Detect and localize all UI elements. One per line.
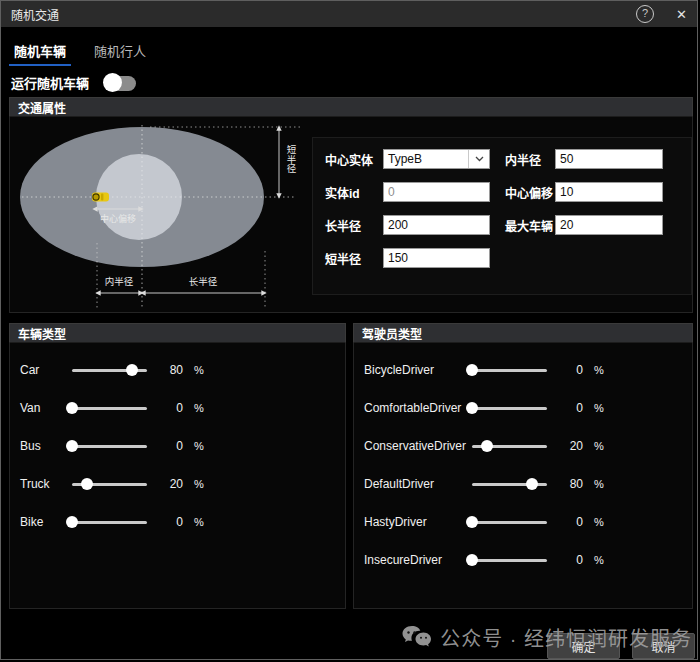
percent-label: %: [594, 440, 604, 452]
slider-label: DefaultDriver: [364, 477, 472, 491]
slider-row-car: Car 80 %: [10, 351, 345, 389]
percent-label: %: [194, 402, 204, 414]
comfortabledriver-slider[interactable]: [472, 407, 547, 410]
slider-row-bus: Bus 0 %: [10, 427, 345, 465]
inner-radius-diagram-label: 内半径: [105, 276, 134, 287]
bus-slider[interactable]: [72, 445, 147, 448]
conservativedriver-slider[interactable]: [472, 445, 547, 448]
percent-label: %: [194, 478, 204, 490]
slider-label: BicycleDriver: [364, 363, 472, 377]
center-entity-select[interactable]: TypeB: [383, 149, 490, 169]
percent-label: %: [594, 554, 604, 566]
slider-value: 0: [157, 515, 183, 529]
short-radius-label: 短半径: [325, 250, 383, 267]
tab-bar: 随机车辆 随机行人: [11, 39, 149, 66]
percent-label: %: [194, 440, 204, 452]
slider-knob[interactable]: [66, 440, 78, 452]
slider-row-insecuredriver: InsecureDriver 0 %: [354, 541, 692, 579]
percent-label: %: [194, 516, 204, 528]
max-vehicles-label: 最大车辆: [505, 217, 555, 234]
long-radius-label: 长半径: [325, 217, 383, 234]
traffic-properties-section: 交通属性 短半径: [9, 97, 693, 313]
wechat-icon: [401, 625, 433, 651]
max-vehicles-input[interactable]: [555, 215, 663, 235]
center-offset-diagram-label: 中心偏移: [100, 213, 136, 224]
center-entity-label: 中心实体: [325, 151, 383, 168]
slider-value: 80: [557, 477, 583, 491]
traffic-form-panel: 中心实体 TypeB 内半径: [312, 137, 692, 295]
slider-row-bike: Bike 0 %: [10, 503, 345, 541]
random-traffic-dialog: 随机交通 ? ✕ 随机车辆 随机行人 运行随机车辆 交通属性: [0, 0, 698, 660]
slider-row-comfortabledriver: ComfortableDriver 0 %: [354, 389, 692, 427]
close-icon[interactable]: ✕: [676, 7, 687, 22]
run-toggle-switch[interactable]: [103, 74, 137, 91]
slider-row-hastydriver: HastyDriver 0 %: [354, 503, 692, 541]
toggle-knob: [103, 73, 122, 92]
slider-value: 0: [157, 401, 183, 415]
chevron-down-icon: [468, 150, 489, 168]
bike-slider[interactable]: [72, 521, 147, 524]
slider-label: HastyDriver: [364, 515, 472, 529]
slider-knob[interactable]: [466, 516, 478, 528]
percent-label: %: [594, 478, 604, 490]
percent-label: %: [594, 402, 604, 414]
vehicle-section-title: 车辆类型: [18, 325, 66, 342]
slider-knob[interactable]: [526, 478, 538, 490]
driver-section-body: BicycleDriver 0 % ComfortableDriver 0 % …: [353, 343, 693, 609]
ok-button[interactable]: 确定: [547, 633, 620, 659]
help-icon[interactable]: ?: [636, 5, 654, 23]
slider-value: 0: [557, 553, 583, 567]
traffic-area-diagram: 短半径 中心偏移 内半径 长半径: [10, 117, 310, 311]
slider-knob[interactable]: [126, 364, 138, 376]
insecuredriver-slider[interactable]: [472, 559, 547, 562]
slider-value: 20: [557, 439, 583, 453]
slider-knob[interactable]: [481, 440, 493, 452]
slider-row-conservativedriver: ConservativeDriver 20 %: [354, 427, 692, 465]
slider-label: ConservativeDriver: [364, 439, 472, 453]
center-offset-input[interactable]: [555, 182, 663, 202]
dialog-title: 随机交通: [11, 6, 59, 23]
slider-knob[interactable]: [66, 402, 78, 414]
percent-label: %: [594, 516, 604, 528]
entity-id-label: 实体id: [325, 184, 383, 201]
run-toggle-row: 运行随机车辆: [11, 73, 137, 92]
slider-knob[interactable]: [66, 516, 78, 528]
vehicle-section-header: 车辆类型: [9, 323, 346, 343]
van-slider[interactable]: [72, 407, 147, 410]
center-entity-value: TypeB: [384, 152, 468, 166]
truck-slider[interactable]: [72, 483, 147, 486]
slider-row-bicycledriver: BicycleDriver 0 %: [354, 351, 692, 389]
percent-label: %: [194, 364, 204, 376]
tab-random-vehicles[interactable]: 随机车辆: [11, 39, 69, 66]
cancel-button[interactable]: 取消: [632, 633, 695, 659]
traffic-section-body: 短半径 中心偏移 内半径 长半径: [9, 117, 693, 313]
slider-value: 0: [557, 363, 583, 377]
defaultdriver-slider[interactable]: [472, 483, 547, 486]
vehicle-types-section: 车辆类型 Car 80 % Van 0 % Bus 0 % Truc: [9, 323, 346, 609]
inner-radius-input[interactable]: [555, 149, 663, 169]
bicycledriver-slider[interactable]: [472, 369, 547, 372]
slider-knob[interactable]: [466, 402, 478, 414]
slider-knob[interactable]: [466, 554, 478, 566]
inner-radius-label: 内半径: [505, 151, 555, 168]
driver-section-title: 驾驶员类型: [362, 325, 422, 342]
long-radius-input[interactable]: [383, 215, 490, 235]
slider-label: ComfortableDriver: [364, 401, 472, 415]
slider-row-van: Van 0 %: [10, 389, 345, 427]
short-radius-input[interactable]: [383, 248, 490, 268]
traffic-section-title: 交通属性: [18, 99, 66, 116]
hastydriver-slider[interactable]: [472, 521, 547, 524]
slider-value: 0: [557, 401, 583, 415]
long-radius-diagram-label: 长半径: [189, 276, 218, 287]
car-slider[interactable]: [72, 369, 147, 372]
slider-label: Van: [20, 401, 72, 415]
entity-id-input[interactable]: [383, 182, 490, 202]
slider-row-defaultdriver: DefaultDriver 80 %: [354, 465, 692, 503]
slider-row-truck: Truck 20 %: [10, 465, 345, 503]
tab-random-pedestrians[interactable]: 随机行人: [91, 39, 149, 66]
slider-knob[interactable]: [466, 364, 478, 376]
slider-knob[interactable]: [81, 478, 93, 490]
driver-types-section: 驾驶员类型 BicycleDriver 0 % ComfortableDrive…: [353, 323, 693, 609]
run-toggle-label: 运行随机车辆: [11, 73, 89, 92]
slider-label: Bike: [20, 515, 72, 529]
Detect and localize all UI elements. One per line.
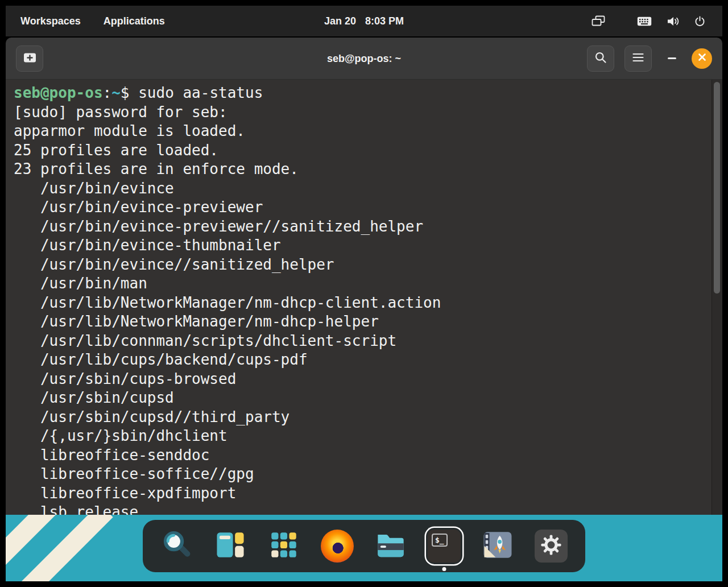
titlebar-controls <box>587 38 712 79</box>
menu-button[interactable] <box>624 46 652 72</box>
desktop-screen: Workspaces Applications Jan 20 8:03 PM <box>0 0 728 587</box>
applications-grid-icon <box>267 528 300 564</box>
clock[interactable]: Jan 20 8:03 PM <box>324 15 404 27</box>
terminal-text: seb@pop-os:~$ sudo aa-status [sudo] pass… <box>6 80 722 515</box>
clock-date: Jan 20 <box>324 15 356 27</box>
gear-icon <box>540 534 562 558</box>
terminal-prompt-glyph: $_ <box>432 534 448 547</box>
top-panel-left: Workspaces Applications <box>6 15 165 27</box>
prompt-separator: : <box>103 84 112 101</box>
dock-item-files[interactable] <box>373 528 409 564</box>
workspaces-menu[interactable]: Workspaces <box>20 15 81 27</box>
close-button[interactable] <box>692 48 712 69</box>
search-button[interactable] <box>587 46 614 72</box>
launcher-search-icon <box>160 528 193 564</box>
dock-item-terminal[interactable]: $_ <box>426 528 462 564</box>
system-status-area[interactable] <box>592 15 722 27</box>
volume-icon[interactable] <box>667 16 680 27</box>
terminal-icon: $_ <box>428 530 461 563</box>
terminal-window: seb@pop-os: ~ <box>6 38 722 515</box>
settings-tile <box>535 530 568 563</box>
power-icon[interactable] <box>694 16 705 27</box>
minimize-icon <box>668 57 676 59</box>
dock-item-settings[interactable] <box>533 528 569 564</box>
scrollbar-thumb[interactable] <box>714 82 720 294</box>
files-icon <box>374 528 407 564</box>
new-tab-button[interactable] <box>16 46 43 72</box>
terminal-content-area[interactable]: seb@pop-os:~$ sudo aa-status [sudo] pass… <box>6 80 722 515</box>
hamburger-menu-icon <box>632 53 644 64</box>
dock-item-applications[interactable] <box>266 528 302 564</box>
videos-icon <box>481 528 514 564</box>
terminal-titlebar[interactable]: seb@pop-os: ~ <box>6 38 722 80</box>
search-icon <box>594 51 607 66</box>
prompt-symbol: $ <box>121 84 138 101</box>
dock-item-firefox[interactable] <box>319 528 355 564</box>
new-tab-icon <box>23 52 36 66</box>
desktop-wallpaper: $_ <box>6 515 722 581</box>
dock-item-videos[interactable] <box>479 528 516 564</box>
terminal-scrollbar[interactable] <box>712 80 722 515</box>
dock: $_ <box>143 520 585 572</box>
workspaces-icon <box>214 528 247 564</box>
firefox-icon <box>321 530 354 563</box>
running-indicator-dot <box>442 567 446 571</box>
clock-time: 8:03 PM <box>365 15 404 27</box>
window-title: seb@pop-os: ~ <box>327 52 401 64</box>
close-icon <box>698 53 706 64</box>
typed-command: sudo aa-status <box>138 84 263 101</box>
keyboard-icon[interactable] <box>637 16 652 26</box>
dock-item-launcher[interactable] <box>159 528 195 564</box>
prompt-path: ~ <box>111 84 121 101</box>
prompt-user-host: seb@pop-os <box>14 84 103 101</box>
applications-menu[interactable]: Applications <box>104 15 165 27</box>
minimize-button[interactable] <box>662 46 681 72</box>
command-output: [sudo] password for seb: apparmor module… <box>14 104 441 515</box>
window-switcher-icon[interactable] <box>592 15 605 27</box>
dock-item-workspaces[interactable] <box>212 528 249 564</box>
top-panel: Workspaces Applications Jan 20 8:03 PM <box>6 6 722 36</box>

━━━

Every line above in which the word "clock" is present must be copied into the answer.

#### [Completed exercise]
clock[interactable]: Jan 20 8:03 PM <box>324 15 404 27</box>
clock-date: Jan 20 <box>324 15 356 27</box>
clock-time: 8:03 PM <box>365 15 404 27</box>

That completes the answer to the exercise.